What lines in the material hold the string "Sucker"? Return every one of them.

| DATA SECTION |
####
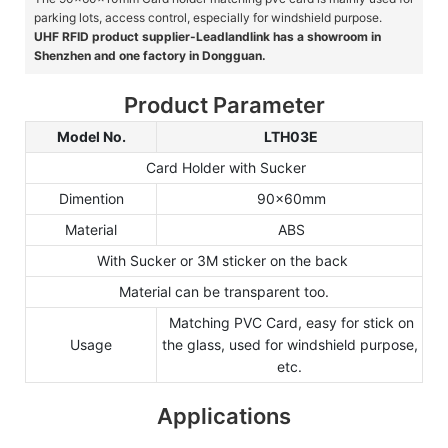
parking lots, access control, especially for windshield purpose.
UHF RFID product supplier-Leadlandlink has a showroom in
Shenzhen and one factory in Dongguan.
Product Parameter
Model No.
LTH03E
Card Holder with Sucker
Dimention
90x60mm
Material
ABS
With Sucker or 3M sticker on the back
Material can be transparent too.
Matching PVC Card, easy for stick on
Usage
the glass, used for windshield purpose,
etc.
Applications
####
| RESPONSE TO THIS EXERCISE |
Card Holder with Sucker
With Sucker or 3M sticker on the back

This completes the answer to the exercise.